Is the Naïve Economist right? Approximately so?
We can observe that oil prices are higher than they’ve been since 2008 or so. These things have a lot more to do with the mysterious effects of “weak dollar policies.” Basically, the more the American government prints dollars, the more we get inflation. That inflation shows up markedly in prices of commodities, not just in oil prices. The Naïve Economist should dedicate a separate essay to that.
Things may be different for wheat prices. If the war disrupts Ukraine capacity to either harvest or ship its wheat, then global supplies go down and, other things equal, global prices go up.
Before, closing, let’s consider what the Naïve Economist might have to say about logistics and globalized markets more generally. First, we have this idea of “energy independence.” If, say, the United States procures no oil from other countries, then it has achieved an important degree of energy independence. But, get this: Suppose OPEC or Russia were to reduce oil production. What would happen to prices in global oil markets? They would go up. Even the prices paid by American buyers would go up. So, if prices paid domestically are affected by production decisions made half-a-world away involving oil that domestic buyers were not going to buy, anyway, then is the country actually “independent”? (Answer: No.) Global supply goes down; global price goes up.
Second: Global markets are not global for no reason. They’re global, because people invested real resources in logistical networks, the stuff that gets commodities at least-cost from producers to buyers. That’s not something to be taken for granted. Logistical networks can be destroyed. Just ask the Germans in 1937 or the Japanese in 1941. Just look to the example of any famine induced by war. War disrupts logistics, which is a more sophisticated way of saying something that sounds prosaic: War raises the costs of shipping, even going so far as to make shipping prohibitively costly. That is a very bad thing.
So, appreciate your truckers, railroad engineers and pipeline engineers, the people who make logistics work seamlessly. When they do their jobs, no one notices. Oil flows; natural gas flows; homes stay warm in winter; grocery store shelves remain stocked with toilet paper. When these people are prevented from doing their jobs, very bad things happen.

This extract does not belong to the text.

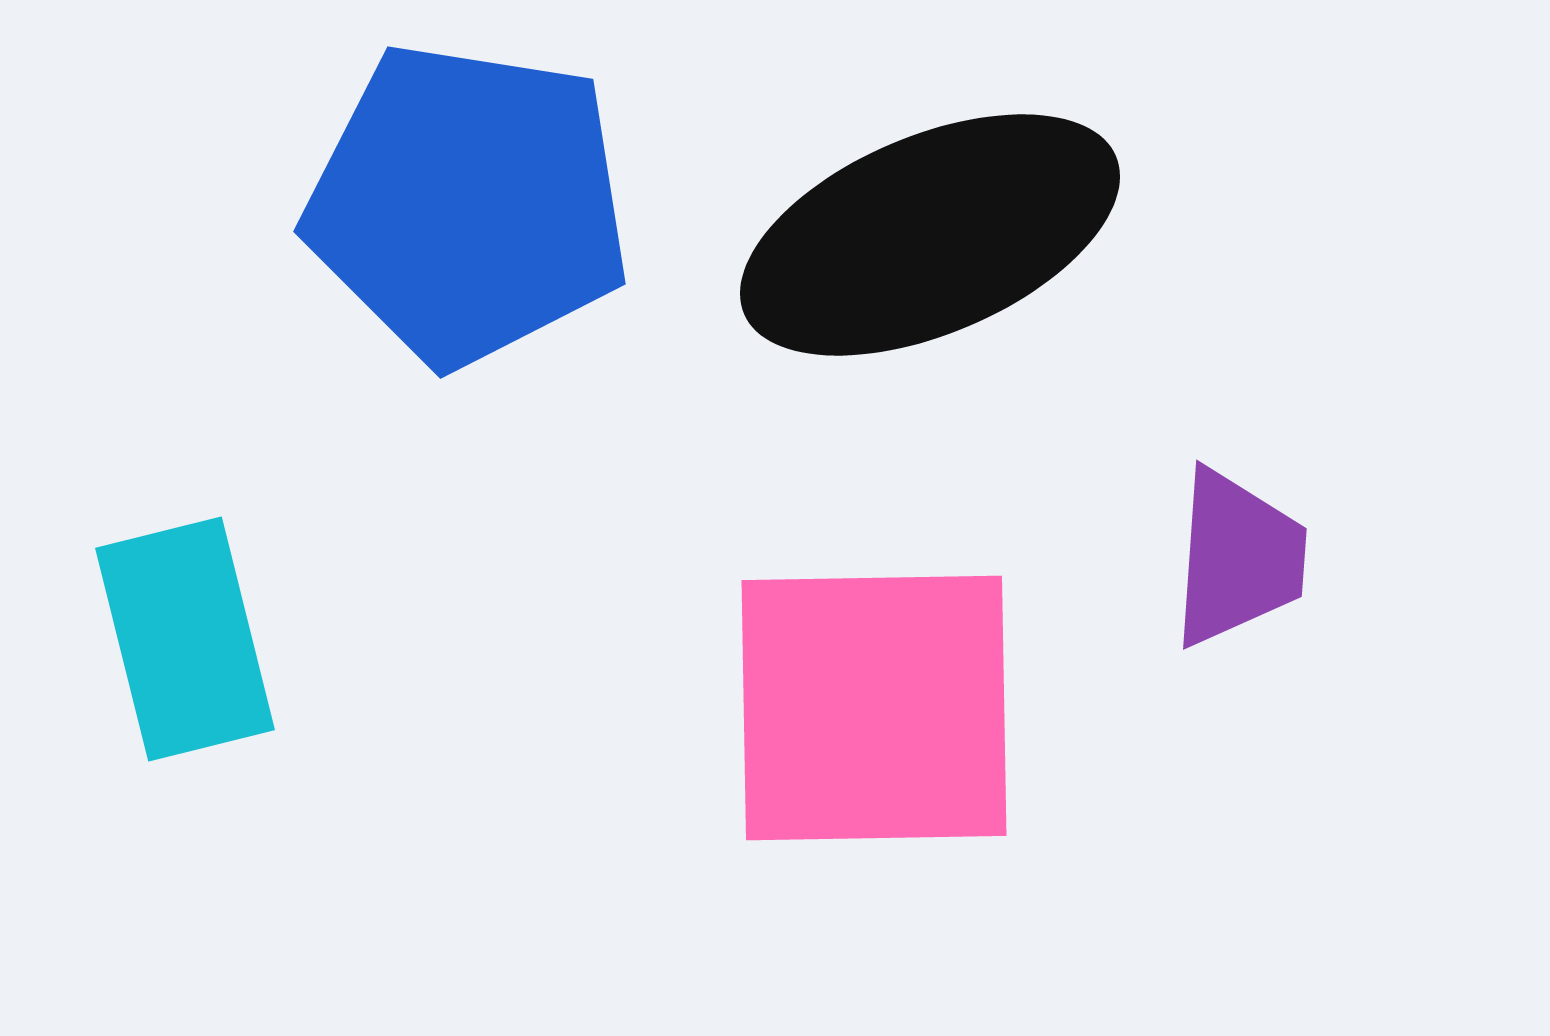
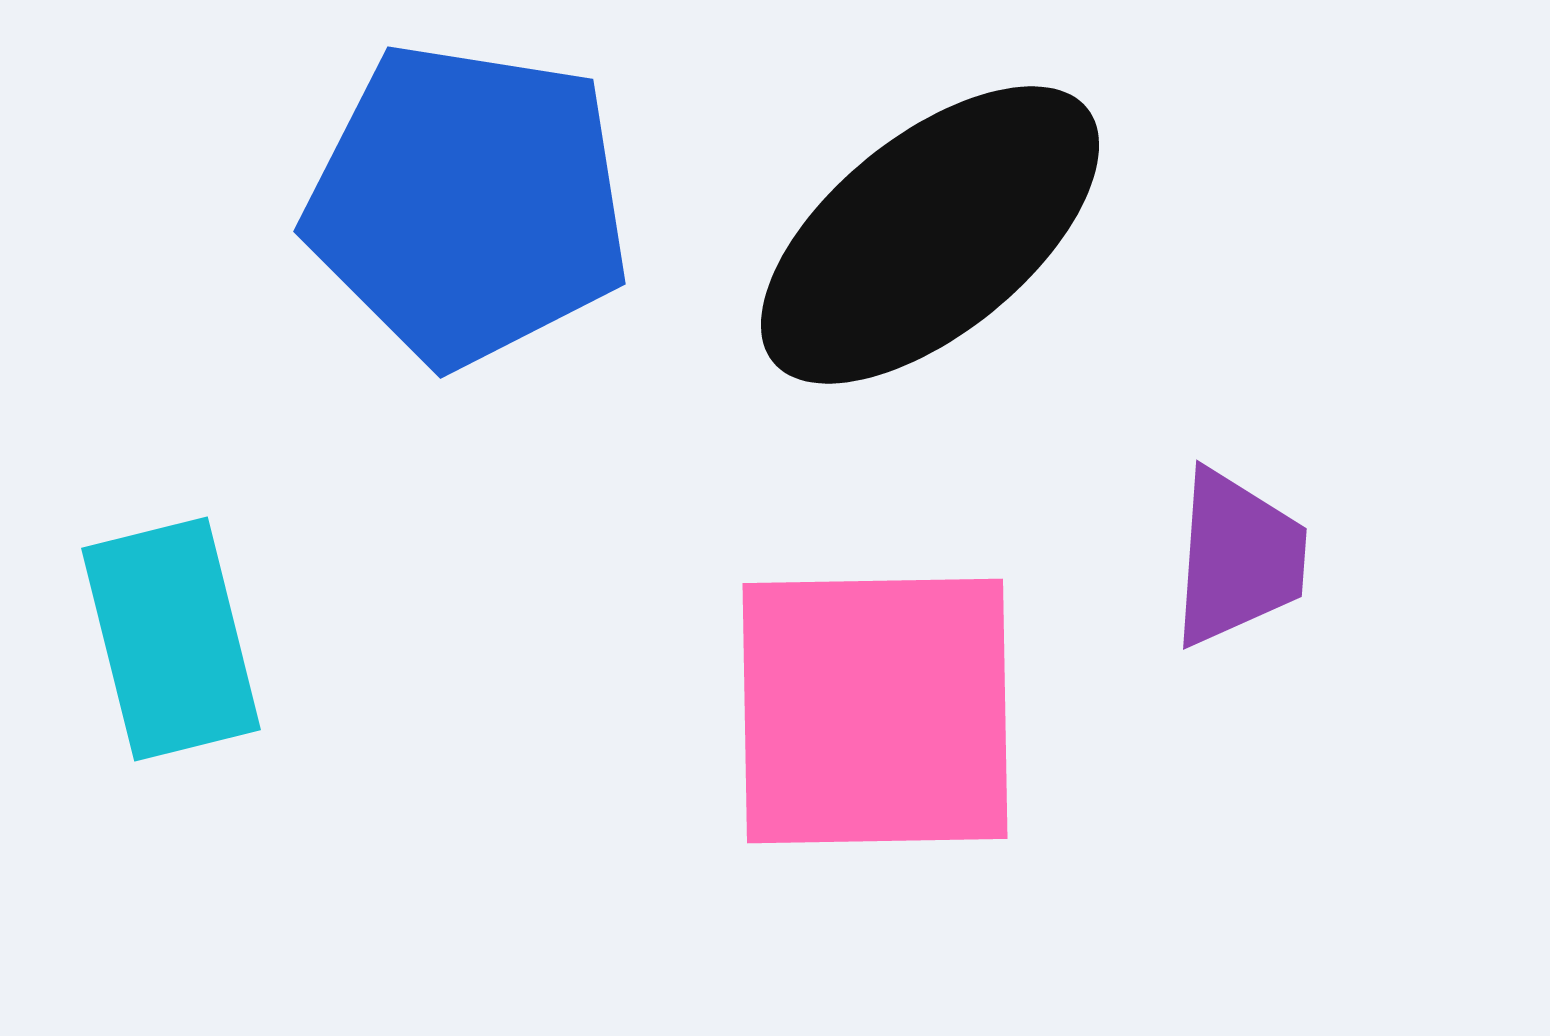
black ellipse: rotated 16 degrees counterclockwise
cyan rectangle: moved 14 px left
pink square: moved 1 px right, 3 px down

[1] Discovery! The Search for Arabian Oil (2007[1971]) by Wallace Stegner is a very nice account of Chevron’s experience. Stegner had been the director of the creative writing program at Stanford. Alumnae of the program included Ken Kesey (One Flew Over the Cuckoo’s Nest, Sometimes a Great Notion) and Larry McMurtry (The Last Picture Show, Lonesome Dove).
From a very naive economist: Is the spike in oil prices is (almost) largely due to (global) inflation stoked by American dollar printing? Limited role of uncertainty and the need for side arrangements (transaction costs) of the sort that countries got into with Iran?
BTW, this article in not in your archives. Matter?